◆ **What is expected**
Each line below must be transcribed exactly, and no picture may appear in the transcription.

◆ **Input data**
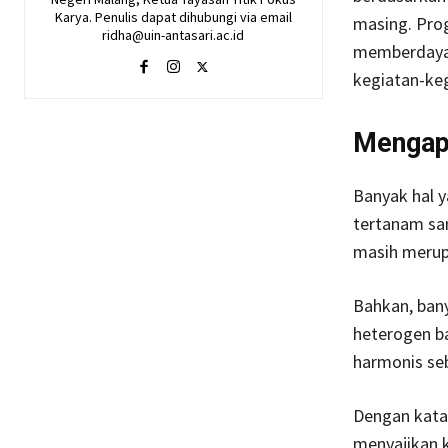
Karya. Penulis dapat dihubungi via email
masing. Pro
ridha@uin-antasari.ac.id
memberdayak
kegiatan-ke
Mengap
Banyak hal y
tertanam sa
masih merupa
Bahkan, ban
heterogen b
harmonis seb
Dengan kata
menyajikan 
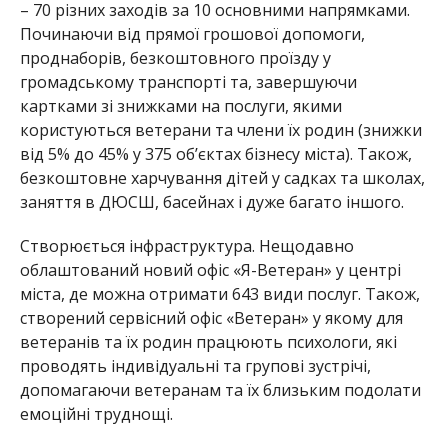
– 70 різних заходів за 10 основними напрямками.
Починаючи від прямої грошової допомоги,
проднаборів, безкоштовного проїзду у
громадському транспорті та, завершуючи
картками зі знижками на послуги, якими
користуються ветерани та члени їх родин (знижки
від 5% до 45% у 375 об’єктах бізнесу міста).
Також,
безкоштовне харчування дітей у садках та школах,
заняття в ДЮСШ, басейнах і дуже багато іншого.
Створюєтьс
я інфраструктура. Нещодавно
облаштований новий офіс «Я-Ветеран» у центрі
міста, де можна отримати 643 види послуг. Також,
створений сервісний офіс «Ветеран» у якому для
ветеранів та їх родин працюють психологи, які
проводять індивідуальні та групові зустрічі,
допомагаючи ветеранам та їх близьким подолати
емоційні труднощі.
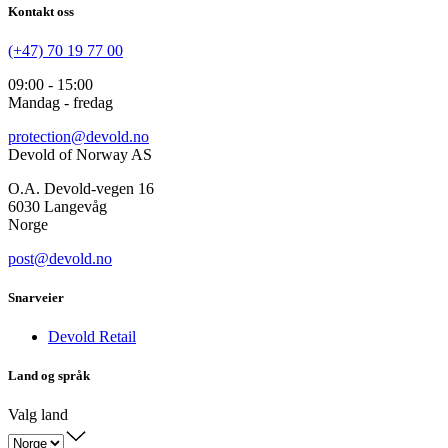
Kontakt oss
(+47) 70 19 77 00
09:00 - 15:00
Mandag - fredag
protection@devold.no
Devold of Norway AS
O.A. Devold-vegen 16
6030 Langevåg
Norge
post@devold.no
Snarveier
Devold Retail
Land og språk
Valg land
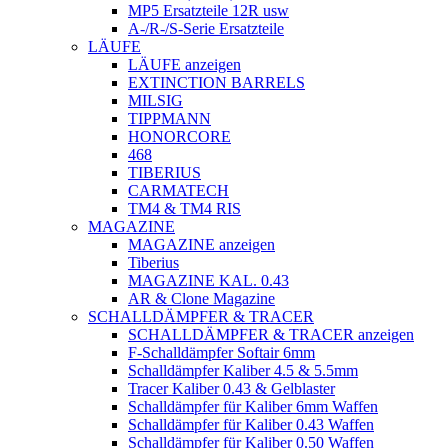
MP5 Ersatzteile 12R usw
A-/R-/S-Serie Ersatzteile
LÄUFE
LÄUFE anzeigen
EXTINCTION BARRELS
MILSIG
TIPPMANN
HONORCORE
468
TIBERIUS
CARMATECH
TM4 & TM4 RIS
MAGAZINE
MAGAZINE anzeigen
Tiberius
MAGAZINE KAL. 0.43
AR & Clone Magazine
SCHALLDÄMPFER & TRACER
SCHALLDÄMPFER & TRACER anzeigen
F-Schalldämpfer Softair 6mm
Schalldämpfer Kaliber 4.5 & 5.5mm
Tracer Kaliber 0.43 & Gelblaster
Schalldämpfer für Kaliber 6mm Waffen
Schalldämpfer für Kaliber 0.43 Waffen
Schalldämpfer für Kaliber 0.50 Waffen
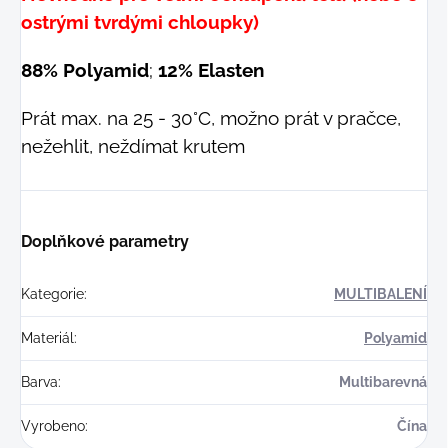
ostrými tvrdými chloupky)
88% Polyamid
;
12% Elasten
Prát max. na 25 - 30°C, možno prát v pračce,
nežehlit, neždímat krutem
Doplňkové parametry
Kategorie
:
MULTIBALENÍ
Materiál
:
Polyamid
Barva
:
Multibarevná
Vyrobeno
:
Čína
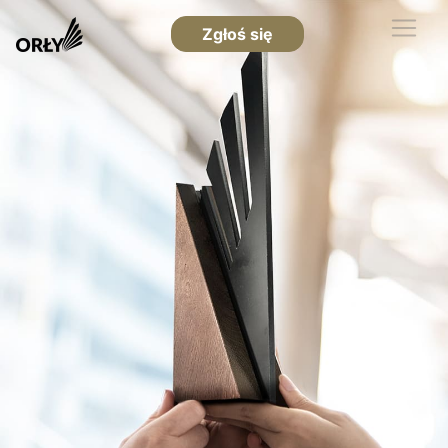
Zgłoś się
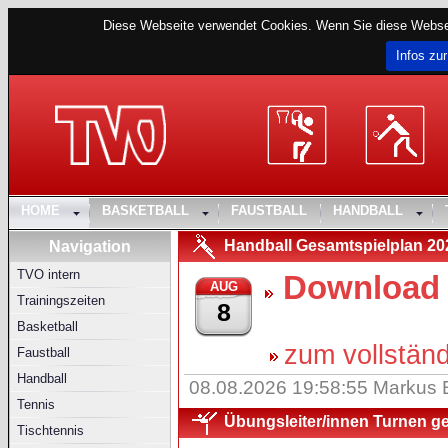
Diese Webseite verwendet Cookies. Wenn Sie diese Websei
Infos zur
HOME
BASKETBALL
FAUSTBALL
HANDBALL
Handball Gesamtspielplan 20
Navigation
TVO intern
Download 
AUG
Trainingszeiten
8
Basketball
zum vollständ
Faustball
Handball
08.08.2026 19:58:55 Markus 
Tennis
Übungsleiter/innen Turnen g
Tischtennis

◆ **Worked solution**
Karya. Penulis dapat dihubungi via email
masing. Pro
ridha@uin-antasari.ac.id
memberdayak
kegiatan-ke
Mengap
Banyak hal y
tertanam sa
masih merupa
Bahkan, ban
heterogen b
harmonis seb
Dengan kata
menyajikan 
– 70 різних заходів за 10 основними напрямками.
Починаючи від прямої грошової допомоги,
проднаборів, безкоштовного проїзду у
громадському транспорті та, завершуючи
картками зі знижками на послуги, якими
користуються ветерани та члени їх родин (знижки
від 5% до 45% у 375 об’єктах бізнесу міста).
Також,
безкоштовне харчування дітей у садках та школах,
заняття в ДЮСШ, басейнах і дуже багато іншого.
Створюєтьс
я інфраструктура. Нещодавно
облаштований новий офіс «Я-Ветеран» у центрі
міста, де можна отримати 643 види послуг. Також,
створений сервісний офіс «Ветеран» у якому для
ветеранів та їх родин працюють психологи, які
проводять індивідуальні та групові зустрічі,
допомагаючи ветеранам та їх близьким подолати
емоційні труднощі.
Kontakt oss
(+47) 70 19 77 00
09:00 - 15:00
Mandag - fredag
protection@devold.no
Devold of Norway AS
O.A. Devold-vegen 16
6030 Langevåg
Norge
post@devold.no
Snarveier
Devold Retail
Land og språk
Valg land
MP5 Ersatzteile 12R usw
A-/R-/S-Serie Ersatzteile
LÄUFE
LÄUFE anzeigen
EXTINCTION BARRELS
MILSIG
TIPPMANN
HONORCORE
468
TIBERIUS
CARMATECH
TM4 & TM4 RIS
MAGAZINE
MAGAZINE anzeigen
Tiberius
MAGAZINE KAL. 0.43
AR & Clone Magazine
SCHALLDÄMPFER & TRACER
SCHALLDÄMPFER & TRACER anzeigen
F-Schalldämpfer Softair 6mm
Schalldämpfer Kaliber 4.5 & 5.5mm
Tracer Kaliber 0.43 & Gelblaster
Schalldämpfer für Kaliber 6mm Waffen
Schalldämpfer für Kaliber 0.43 Waffen
Schalldämpfer für Kaliber 0.50 Waffen
ostrými tvrdými chloupky)
88% Polyamid
;
12% Elasten
Prát max. na 25 - 30°C, možno prát v pračce,
nežehlit, neždímat krutem
Doplňkové parametry
Kategorie
:
MULTIBALENÍ
Materiál
:
Polyamid
Barva
:
Multibarevná
Vyrobeno
:
Čína
Zgłoś się
Diese Webseite verwendet Cookies. Wenn Sie diese Websei
Infos zur
HOME
BASKETBALL
FAUSTBALL
HANDBALL
Handball Gesamtspielplan 20
Navigation
TVO intern
Download 
AUG
Trainingszeiten
8
Basketball
zum vollständ
Faustball
Handball
08.08.2026 19:58:55 Markus 
Tennis
Übungsleiter/innen Turnen g
Tischtennis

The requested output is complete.